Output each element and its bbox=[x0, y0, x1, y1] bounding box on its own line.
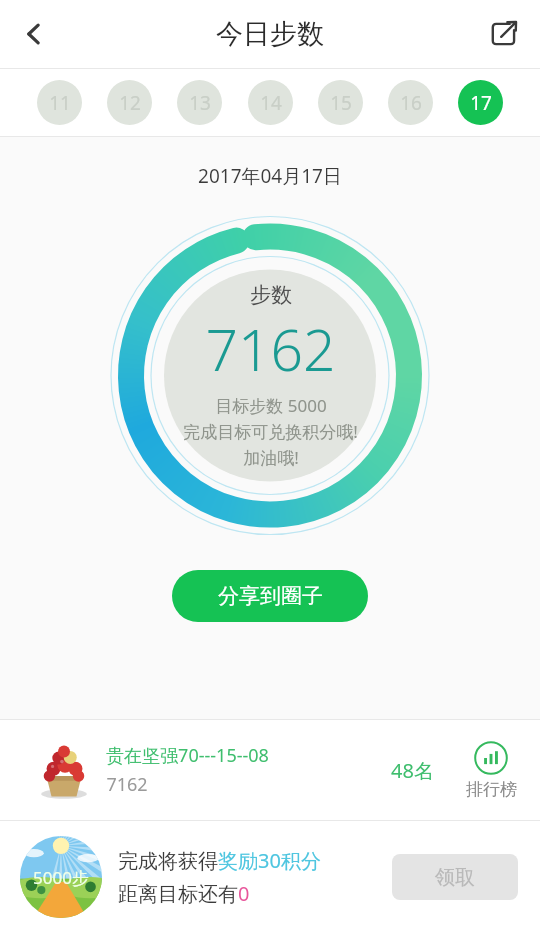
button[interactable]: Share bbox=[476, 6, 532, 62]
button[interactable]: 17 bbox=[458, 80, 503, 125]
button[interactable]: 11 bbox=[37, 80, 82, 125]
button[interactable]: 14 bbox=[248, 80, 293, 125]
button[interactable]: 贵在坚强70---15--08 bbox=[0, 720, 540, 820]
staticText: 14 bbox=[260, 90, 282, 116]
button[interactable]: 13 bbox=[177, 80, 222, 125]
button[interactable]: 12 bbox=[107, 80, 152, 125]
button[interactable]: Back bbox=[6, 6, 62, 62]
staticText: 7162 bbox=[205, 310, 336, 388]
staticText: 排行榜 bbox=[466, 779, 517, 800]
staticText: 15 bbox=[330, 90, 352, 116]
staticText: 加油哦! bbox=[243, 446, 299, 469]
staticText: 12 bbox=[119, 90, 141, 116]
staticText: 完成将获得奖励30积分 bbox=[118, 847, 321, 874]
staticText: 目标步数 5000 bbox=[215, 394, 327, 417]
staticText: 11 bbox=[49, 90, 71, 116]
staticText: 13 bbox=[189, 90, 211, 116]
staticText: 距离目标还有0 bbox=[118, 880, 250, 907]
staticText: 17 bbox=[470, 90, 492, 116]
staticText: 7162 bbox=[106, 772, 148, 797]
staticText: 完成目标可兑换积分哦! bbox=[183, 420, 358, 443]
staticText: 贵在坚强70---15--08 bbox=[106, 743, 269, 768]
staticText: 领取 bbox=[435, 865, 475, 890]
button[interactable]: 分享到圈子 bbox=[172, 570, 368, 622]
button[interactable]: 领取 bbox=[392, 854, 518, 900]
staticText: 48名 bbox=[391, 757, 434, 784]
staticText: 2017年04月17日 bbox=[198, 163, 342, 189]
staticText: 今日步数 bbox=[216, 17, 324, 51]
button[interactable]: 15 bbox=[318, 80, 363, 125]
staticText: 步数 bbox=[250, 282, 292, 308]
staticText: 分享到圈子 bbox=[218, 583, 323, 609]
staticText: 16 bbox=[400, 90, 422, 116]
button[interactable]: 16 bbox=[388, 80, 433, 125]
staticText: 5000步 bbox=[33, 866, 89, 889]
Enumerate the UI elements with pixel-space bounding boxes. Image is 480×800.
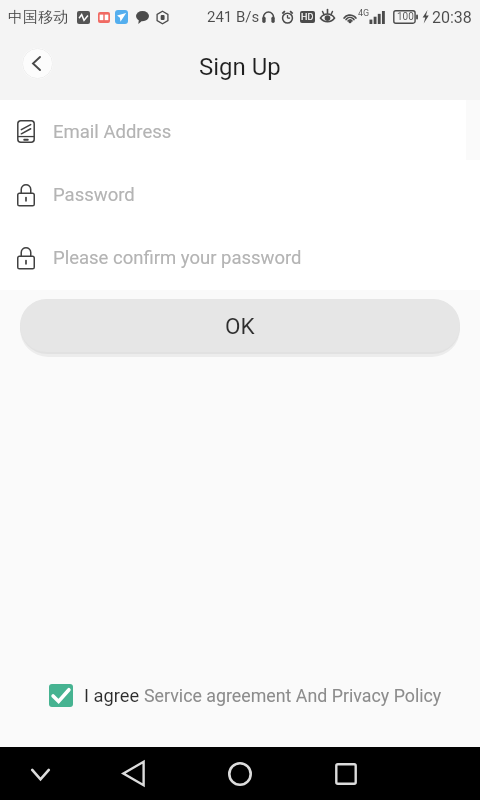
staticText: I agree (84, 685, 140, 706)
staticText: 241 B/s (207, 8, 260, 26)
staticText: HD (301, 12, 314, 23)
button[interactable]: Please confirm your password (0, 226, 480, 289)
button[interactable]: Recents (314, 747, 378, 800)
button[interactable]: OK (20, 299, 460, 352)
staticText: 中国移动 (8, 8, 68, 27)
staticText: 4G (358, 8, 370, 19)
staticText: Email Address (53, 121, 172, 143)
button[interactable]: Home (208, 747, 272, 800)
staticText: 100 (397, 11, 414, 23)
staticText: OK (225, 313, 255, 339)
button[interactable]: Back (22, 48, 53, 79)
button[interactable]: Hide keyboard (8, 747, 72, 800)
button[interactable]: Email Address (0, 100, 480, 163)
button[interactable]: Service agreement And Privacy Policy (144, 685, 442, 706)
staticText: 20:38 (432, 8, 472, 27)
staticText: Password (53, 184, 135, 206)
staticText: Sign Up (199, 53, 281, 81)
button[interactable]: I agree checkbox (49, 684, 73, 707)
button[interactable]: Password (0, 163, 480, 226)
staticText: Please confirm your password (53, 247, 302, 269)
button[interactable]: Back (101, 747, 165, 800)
----------
* _WHAT THIS TASK INVOLVES_: Find the line containing "Enumerate the UI" and copy it and each line after it through the end of the material, exactly, with no pictures.

* _REPLY TO THE TASK_:
Enumerate the UI elements with pixel-space bounding boxes. Image is 480×800.
staticText: I agree (84, 685, 140, 706)
staticText: 241 B/s (207, 8, 260, 26)
staticText: HD (301, 12, 314, 23)
button[interactable]: Please confirm your password (0, 226, 480, 289)
button[interactable]: Recents (314, 747, 378, 800)
button[interactable]: OK (20, 299, 460, 352)
staticText: 中国移动 (8, 8, 68, 27)
staticText: 4G (358, 8, 370, 19)
staticText: Email Address (53, 121, 172, 143)
button[interactable]: Home (208, 747, 272, 800)
staticText: 100 (397, 11, 414, 23)
staticText: OK (225, 313, 255, 339)
button[interactable]: Back (22, 48, 53, 79)
button[interactable]: Hide keyboard (8, 747, 72, 800)
button[interactable]: Email Address (0, 100, 480, 163)
button[interactable]: Service agreement And Privacy Policy (144, 685, 442, 706)
staticText: 20:38 (432, 8, 472, 27)
staticText: Password (53, 184, 135, 206)
staticText: Sign Up (199, 53, 281, 81)
button[interactable]: I agree checkbox (49, 684, 73, 707)
button[interactable]: Password (0, 163, 480, 226)
staticText: Please confirm your password (53, 247, 302, 269)
button[interactable]: Back (101, 747, 165, 800)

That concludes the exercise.